Le fameux noyau du CH

Durant sa conférence de presse, à la fin de la dernière journée des échanges de la Ligue nationale de hockey, Marc Bergevin a exprimé sa satisfaction d’être parvenu, en ne laissant partir quelques vétérans, à mettre la main sur de nouveaux choix au repêchage.

Il s’est également dit heureux d’avoir pu procéder à ces acquisitions sans devoir toucher au noyau de son équipe.

Quel est donc ce fameux noyau ?

Des joueurs en fin de contrat

Parmi les joueurs de l’équipe dont la contribution est assez significative, on en compte cinq qui arrivent à la fin de leur contrat.

En effet, les Phillip Danault, Tomas Tatar, Brendan Gallagher, Jeff Petry et Joel Armia deviendront tous des agents libres sans compensation au terme de la saison 2020-2021.

De ce groupe, en dehors de Gallagher qui représente le cœur et l’âme de la formation, il est difficile de prédire quels seront les plans du Tricolore concernant l’avenir des quatre autres. Il ne serait pas étonnant de voir l’un d’entre eux changer d’adresse au courant de la prochaine période estivale.

Des joueurs vieillissants

Carey Price et Shea Weber, lorsqu’ils ont la chance de demeurer en santé, constituent des valeurs sûres pour l’organisation du Canadien de Montréal.

Pour le premier, quand il est au meilleur de sa forme, Price peut se situer parmi les gardiens les plus dominants du circuit. De son côté, Weber est encore un défenseur capable de s’acquitter de missions défensives importantes et de soutenir son équipe en attaque.

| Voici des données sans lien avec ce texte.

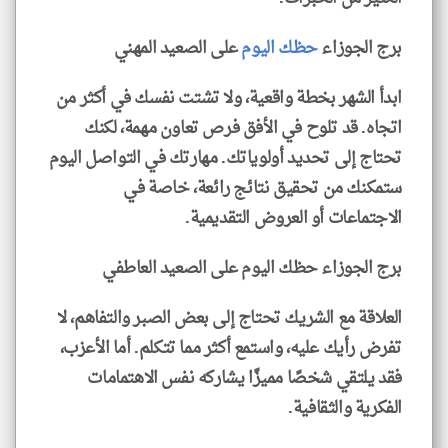
برج الجوزاء
حظك اليوم
على الصعيد المهني
ابدأ الشهر بخطة واقعية، ولا تشتت نفسك في أكثر من
اتجاه. قد تلوح في الأفق فرص تعاون مهمة، لكنك
تحتاج إلى تحديد أولوياتك. مهارتك في التواصل اليوم
ستمكنك من تحقيق نتائج رائعة، خاصة في
الاجتماعات أو العروض التقديمية.
برج الجوزاء حظك اليوم على الصعيد العاطفي
العلاقة مع الشريك تحتاج إلى بعض الصبر والتفاهم، لا
تفرض رأيك عليه، واستمع أكثر مما تتكلم. أما الأعزب،
فقد يلتقي شخصًا مميزًا يشاركه نفس الاهتمامات
الفكرية والثقافية.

Cependant, le principal hic avec les deux athlètes est qu’ils sont maintenant vieillissants et qu’on n’a aucune idée du nombre de bonnes années qu’ils parviendront à offrir à la formation.

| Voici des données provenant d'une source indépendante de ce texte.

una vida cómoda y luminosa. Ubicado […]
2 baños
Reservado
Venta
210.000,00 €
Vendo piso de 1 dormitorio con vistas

C’est dans cette optique que de plus en plus d’experts et d’amateurs croient que le CH devrait fortement profiter de leur valeur actuelle pour tenter de les échanger contre de jeunes joueurs talentueux.

Des joueurs énigmatiques

Personne ne peut enlever à des attaquants comme Jonathan Drouin et Max Domi ce qu’ils possèdent au niveau de leurs habiletés.

Toutefois, c’est sur le plan de leur attitude et de la constance de leurs performances que ces deux joueurs représentent des points d’interrogation.

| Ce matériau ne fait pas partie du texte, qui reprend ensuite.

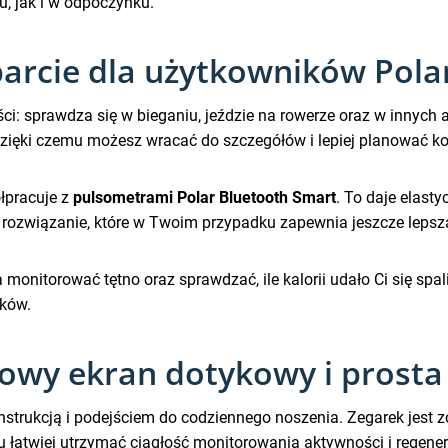
, jak i w odpoczynku.
sparcie dla użytkowników Pol
ści: sprawdza się w bieganiu, jeździe na rowerze oraz w innych
ięki czemu możesz wracać do szczegółów i lepiej planować kol
ółpracuje z
pulsometrami Polar Bluetooth Smart
. To daje elast
a rozwiązanie, które w Twoim przypadku zapewnia jeszcze leps
 monitorować tętno oraz sprawdzać, ile kalorii udało Ci się s
sków.
owy ekran dotykowy i prosta
konstrukcją i podejściem do codziennego noszenia. Zegarek jes
 łatwiej utrzymać ciągłość monitorowania aktywności i regenera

Malgré leur grand talent, et le fait qu’ils comptent déjà quelques années d’expérience dans la LNH, Drouin et Domi ne se sont pas encore affirmés comme des avants sur lesquels le club pourra aveuglément compter, saison après saison. De plus, considérant leur historique comportemental, il n’est pas exclu de penser que des problèmes d’attitude pourraient éventuellement finir par chasser l’un d’entre eux de Montréal.

Quelques bons jeunes

Dans la catégorie des jeunes espoirs de l’équipe, on peut certainement placer le nom de Nick Suzuki en tête de liste. À sa toute première saison chez les professionnels, le centre impressionne déjà grandement par sa lecture du jeu et sa production offensive.

On peut également mentionner celui de Jesperi Kotkaniemi. S’il est vrai que le premier choix du Tricolore en 2018 a connu des difficultés à sa deuxième saison dans la grande ligue, rien n’empêche de croire que, dans un avenir assez proche, il deviendra un excellent centre de troisième ligne qui pourra facilement, en cas de besoin, donner un coup de main sur l’une des deux premières.

On pourrait aussi ajouter à ces noms ceux des attaquants, Jake Evans, Ryan Poehling et Cole Caufield, celui du défenseur, Cale Fleury, de même que celui du gardien de but, Cayden Primeau.

Par contre, étant donné que le développement d’un jeune joueur repose sur bien des facteurs imprévisibles, nul ne saurait dire où en seront rendus ces quelques prospects de l’organisation au fil des prochaines saisons.

En conclusion

Toutes ces variables nous permettent de nous questionner au sujet du noyau dur dont parlait Bergevin. En fait, ce que révèle surtout cette brève analyse, c’est qu’il n’est pas évident de déterminer avec précision quels sont les joueurs qui auront le mandat de porter l’équipe sur leurs épaules et de faire du Canadien de Montréal un club de haut calibre d’ici quatre ou cinq ans.